Così il mito di Laocoonte conquistò Milano

di Carlo Bertelli

Il 14 gennaio 1506 segna una data storica nell'arte del Rinascimento. Quel giorno fu scoperto il gruppo del Laocoonte, subito riconosciuto come il capolavoro assoluto celebrato da Plinio. Da allora si ebbe un'idea assai più vitale e sanguigna dell'antico, ne conseguì una maggiore libertà inventiva. La ricerca condotta sotto la direzione di Gemma Sena Chiesa esplora i riflessi che l'opera suscitò nei ducati di Milano e Mantova da tanto tempo ansiosi di confrontarsi con gli esempi dell'antico.
Se consideriamo la Lombardia fuori dei ducati, la prima eco del Laocoonte in questa regione è nel polittico Averoldi dipinto da Tiziano per Brescia nel 1522. Molti indizi indicano che Tiziano fu a Roma una prima volta nel 1511 e non, come spesso si afferma, nel 1545. Indirettamente a Venezia ci porta la presenza attuale del Laocoonte in Lombardia. Il calco in gesso appartenuto a Leone Leoni (1509-1590) è pervenuto alla Biblioteca Ambrosiana. Nel 1533 Leone era a Venezia, amico di umanisti e pieno di ammirazione per la raccolta di antichità del cardinale Grimani. Dopo un viaggio a Roma, ritornò a Milano con numerosi calchi di statue antiche, tra i quali probabilmente vi era già il Laocoonte. Quando Carlo V vinse i Luterani a Muhlberg, nel 1547, Leone fu incaricato di eseguire una grande statua di bronzo dell'imperatore da erigersi a Milano.
Il bronzo è esposto al Prado dove, chi ha in mente il Laocoonte, facilmente riconosce nella personificazione della Furia, ai piedi dell'eroe vittorioso, una stupenda variante del Laocoonte. Nelle placchette del Moderno, un artista veronese attivo a Mantova, lo spasimo del sacerdote troiano assalito dai serpenti è trasferito all'immagine del Cristo flagellato, attribuendo un senso sacrificale alla tragedia di Laocoonte. A questa intuizione era giunto precocemente Gaudenzio Ferrari, che in un affresco di Varallo Sesia collocò una lunetta con il sacrificio di Laocoonte sopra la porta del Palazzo di Pilato. L'interpretazione del mito più inaspettata è quella di Luigi Ferrari, in una scultura che fu esposta a Brera nel 1837 ed è oggi a Brescia, nella Pinacoteca Tosio Martinengo. Il sacerdote sembra quasi incurante del serpente che si avvinghia al suo braccio sinistro ed è invece inorridito alla vista di uno dei figli caduto a terra e già morto. Così il mito è divenuto un dramma familiare.
Spero che queste poche segnalazioni suscitino l'interesse per questo insolito percorso lombardo intorno ad un capolavoro antico conosciuto a Milano solo attraverso i calchi e i disegni. Soprattutto mi auguro che questa puntuale ricerca desti un senso di vergogna in una città che ha trascurato e in parte distrutto (vedi i vandalismi di Brera) il patrimonio storico di calchi dall'antico che si vantava di possedere.
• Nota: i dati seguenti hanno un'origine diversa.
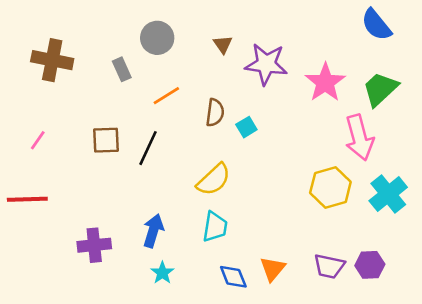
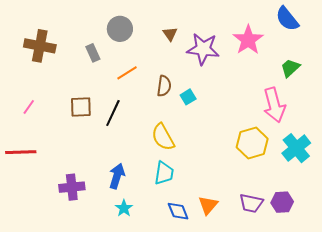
pink star: (325, 82) -> (248, 40), moved
green trapezoid: (380, 89) -> (290, 68), size x0.7
yellow semicircle: (214, 180) -> (163, 137), turned 104

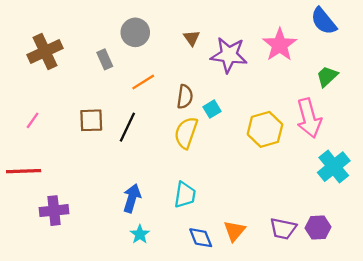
brown cross: (40, 46) -> (45, 52), turned -36
yellow semicircle: (163, 137) -> (186, 133), moved, turned 48
yellow hexagon: (252, 143) -> (265, 129), moved
purple cross: (72, 187) -> (54, 211), moved

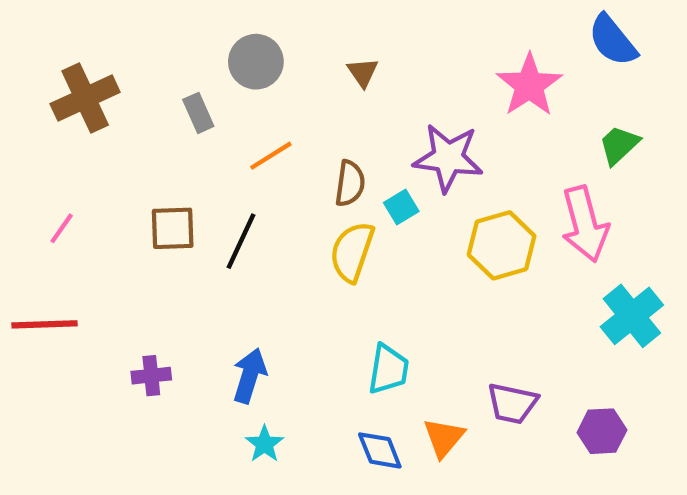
purple star: (229, 55) -> (448, 158), moved
cyan trapezoid: (185, 195) -> (388, 369), moved
purple cross: (54, 211) -> (151, 376), moved, size x0.7
purple trapezoid: (283, 229) -> (512, 403), moved

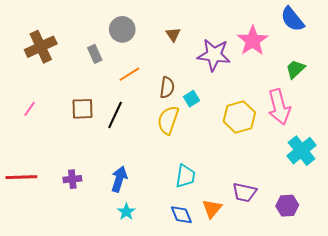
purple star: (448, 158) -> (214, 55), moved
red line: (45, 324) -> (21, 177), moved

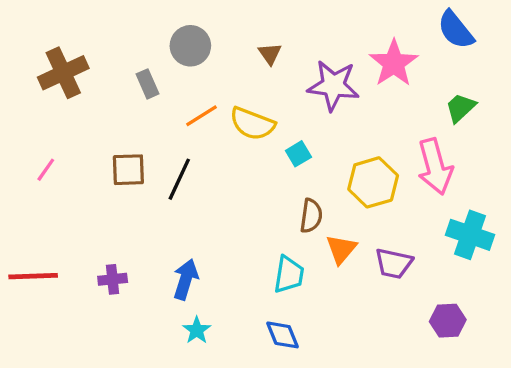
brown semicircle: (167, 87) -> (311, 216), moved
yellow semicircle: (168, 120) -> (252, 124), moved, turned -88
cyan cross: (302, 151) -> (470, 235), turned -32
purple trapezoid: (244, 192) -> (394, 263), moved
orange triangle: (212, 209) -> (341, 249), moved

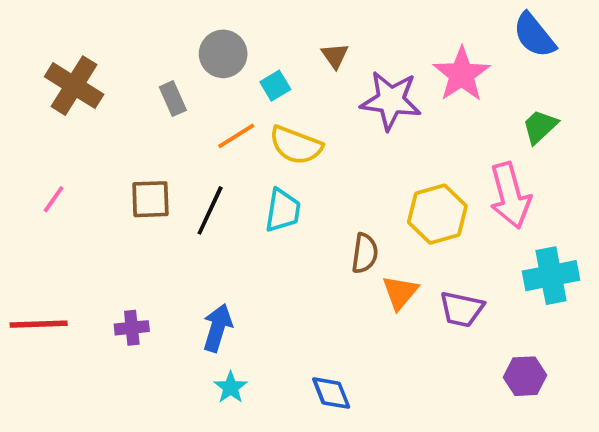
brown triangle: (270, 54) -> (335, 56), moved
brown cross: (63, 73) -> (74, 86), turned -33
cyan square: (298, 154) -> (275, 86), moved
cyan cross: (470, 235) -> (551, 276), turned -30
cyan trapezoid: (289, 275) -> (283, 210), moved

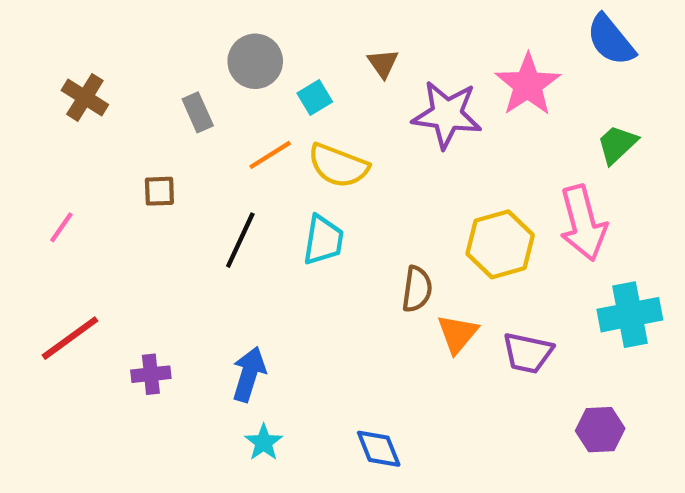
brown cross: (74, 86) -> (85, 97), size x0.7
brown square: (150, 199) -> (159, 191), moved, size x0.7
red line: (39, 324) -> (70, 338), moved, turned -34

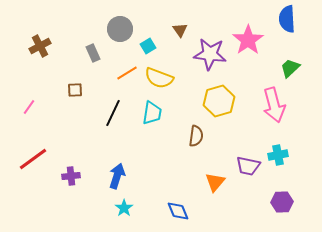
blue semicircle: (611, 40) -> (287, 19), turned 36
brown cross: (85, 97) -> (40, 46), turned 30
yellow hexagon: (500, 244) -> (219, 101), moved
cyan cross: (630, 315) -> (278, 155), moved, size x0.7
orange triangle: (457, 334) -> (215, 182), moved

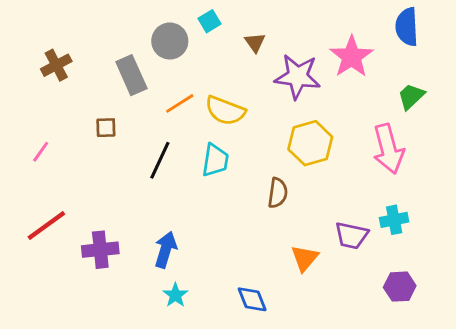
cyan square: (148, 46) -> (210, 21), moved
gray rectangle: (93, 53) -> (131, 75), size x1.5
purple cross: (71, 176) -> (100, 250), size x1.4

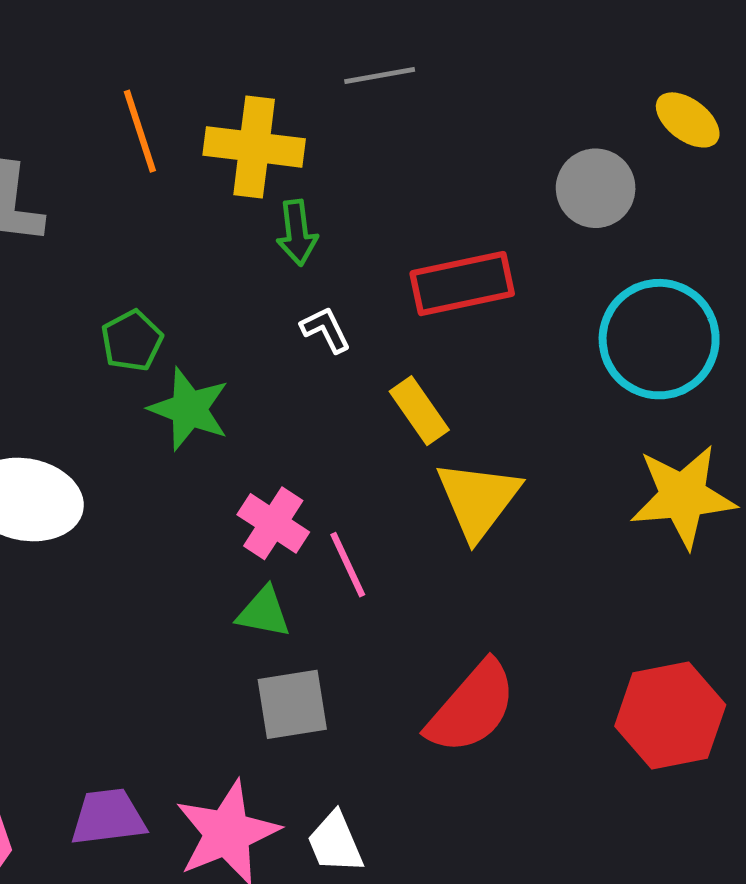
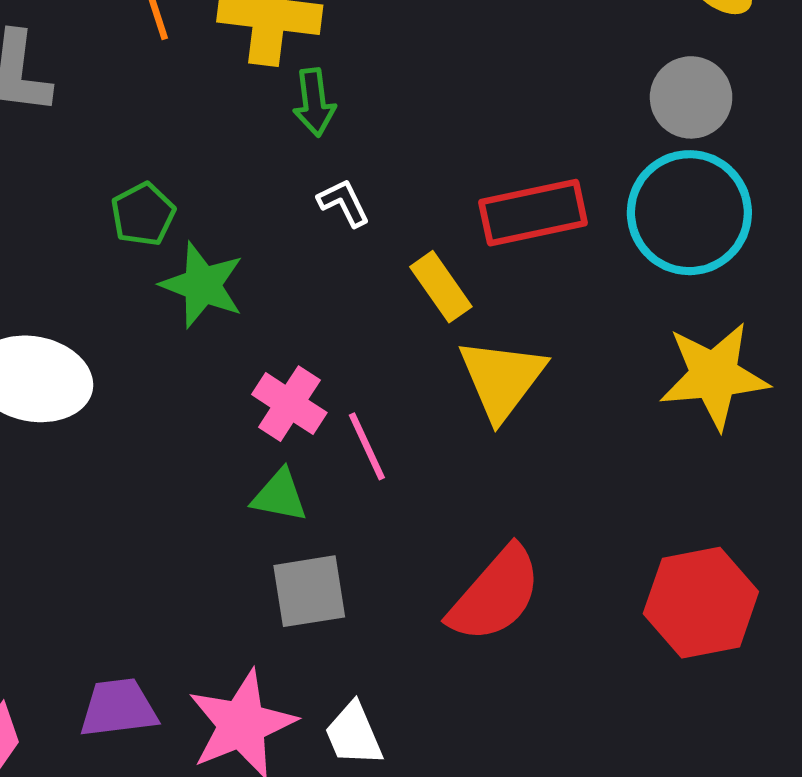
gray circle: (596, 188) -> (691, 97), moved
red rectangle: (462, 284) -> (533, 213), moved

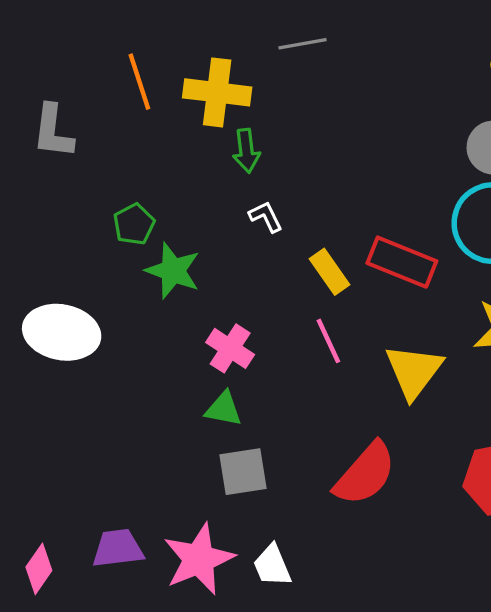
red rectangle: (533, 213) -> (402, 262), moved, turned 34
yellow triangle: (502, 379) -> (414, 371), moved
pink line: (367, 446) -> (328, 341), moved

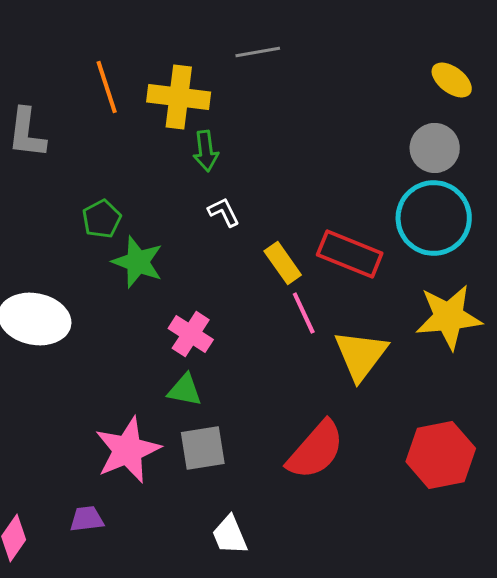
pink line: (328, 341) -> (304, 313), moved
purple trapezoid: (118, 548) -> (87, 519), size x0.7
pink star: (199, 559) -> (128, 450), moved

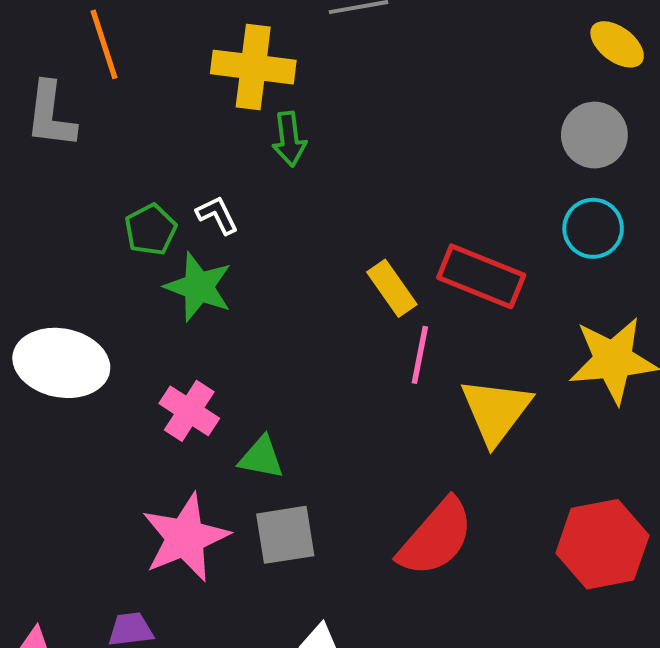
orange line: (107, 87) -> (104, 44), moved
white L-shape: (224, 212) -> (217, 215), moved
cyan circle: (434, 218) -> (593, 228), size x0.6
pink line: (304, 313) -> (420, 355), turned 36
pink cross: (191, 334) -> (189, 411), moved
da: Corriere della sera, 11 febbraio 2008, p. 35.

Alla «fortuna» in terra lombarda del capolavoro celebrato da Plinio è dedicato il volume «Laocoonte in Lombardia. 500 anni dopo la sua scoperta», a cura di Gemma Sena Chiesa con Elisabetta Gagetti, pubblicato da Viennepierre edizioni (via Cimarosa 3, Milano), pp. 254, euro 18.